After leading Brooklyn Boys High School to two city championships, he won a scholarship to the University of Iowa in 1960. But he lost his scholarship in his freshman year because of alleged links to a gambler convicted of fixing games. The NCAA wouldn't allow another school to give him a scholarship, and the NBA wouldn't allow him to play for any of its teams, though no criminal charge was ever brought against him.
Hawkins joined the Pittsburgh Rens of the new American Basketball League for the 1961/62 season, averaging 27.5 points a game, leading the team to the ABL championship, and winning the league's most valuable player award.
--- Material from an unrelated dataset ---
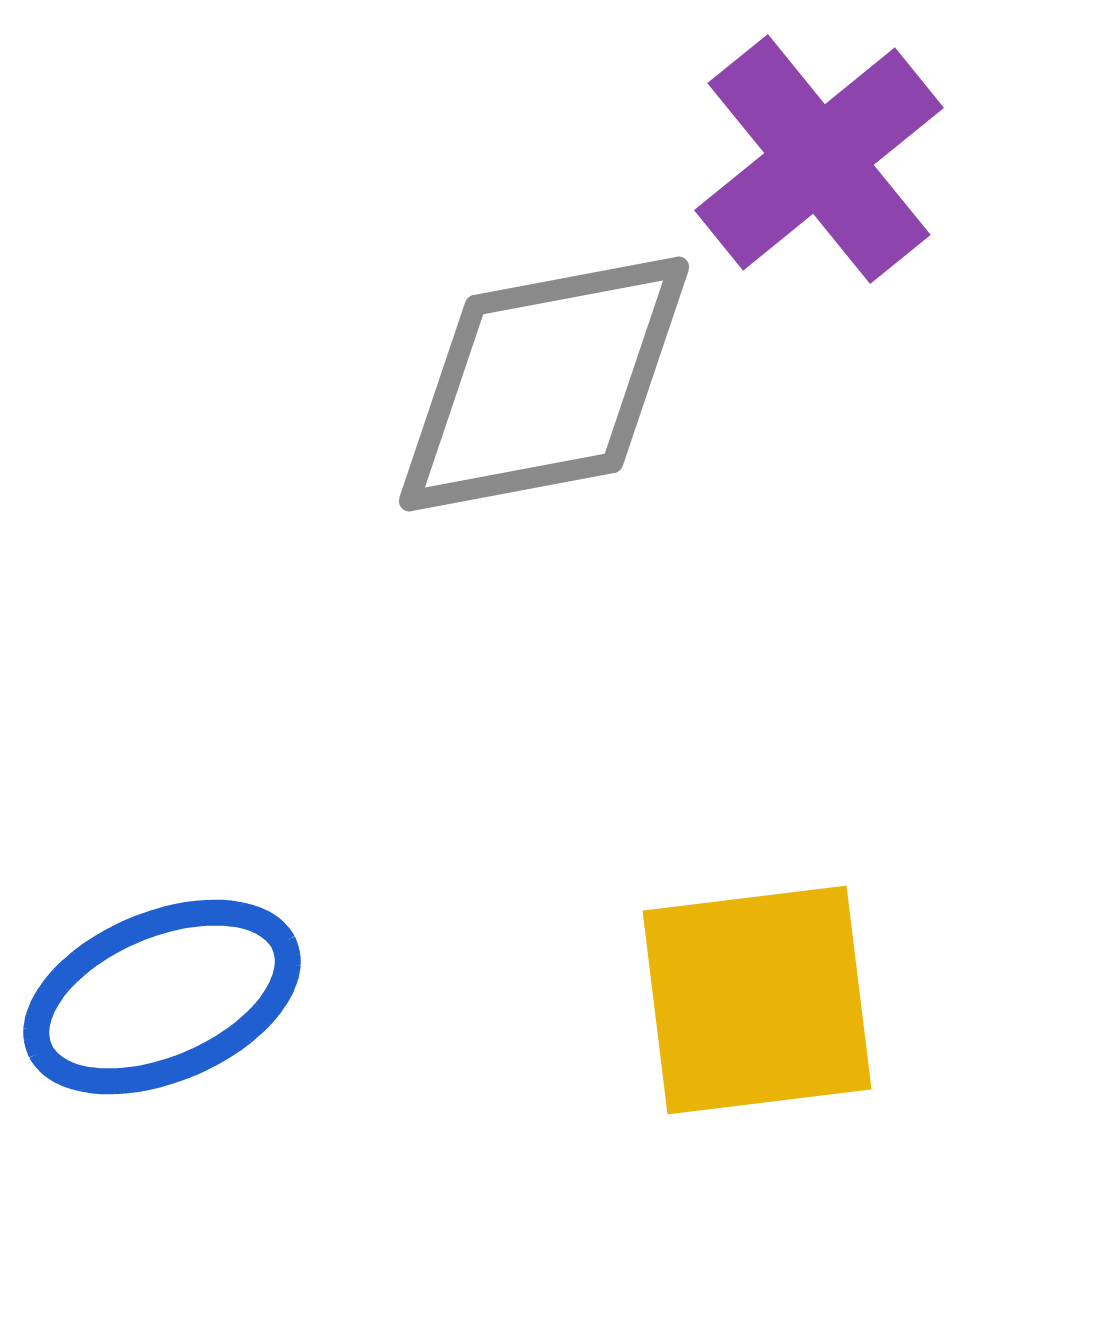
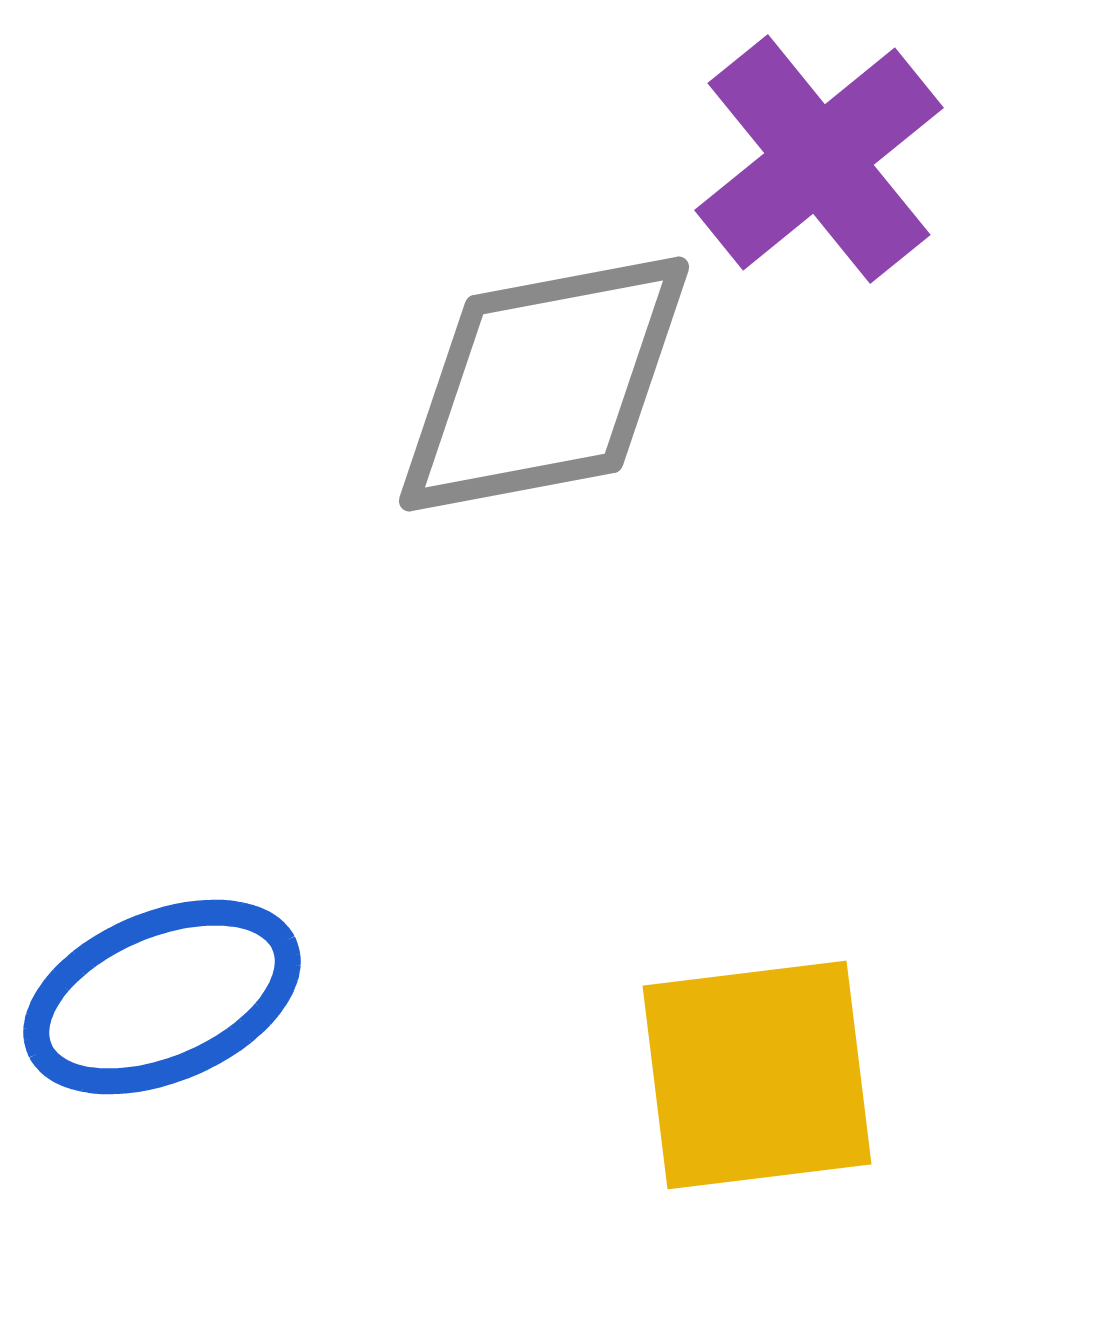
yellow square: moved 75 px down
Then the ABL folded during its second season and he went to the Harlem Globetrotters.
When the American Basketball Association was formed in 1967, Hawkins left the Globetrotters for the ABA's Pittsburgh Pipers. He averaged 26.8 points a game, his team again won the league championship, and he was again named most valuable player.
In the meantime, Hawkins had filed a suit against the NBA for not letting him play. The suit was settled out of court in 1969. He got $1 million and the right to play in the NBA. He joined the league's Phoenix Suns after averaging 30.2 points a game with his ABA team, which had moved to Minnesota.
At twenty-seven, Hawkins had an outstanding "rookie" season in the NBA. He was the first Phoenix player ever named a first-team all-star and he averaged 24.6 points a game, sixth in the league. But his knees were going bad, in part no doubt because of all the games he'd played on hard playground pavements. Hawkins played six more seasons before retiring. Despite his knee problems, he appeared in four NBA All-Star games.
In 616 professional games, Hawkins scored 11,628 points, an average of 18.9 a game, and had 5,450 rebounds.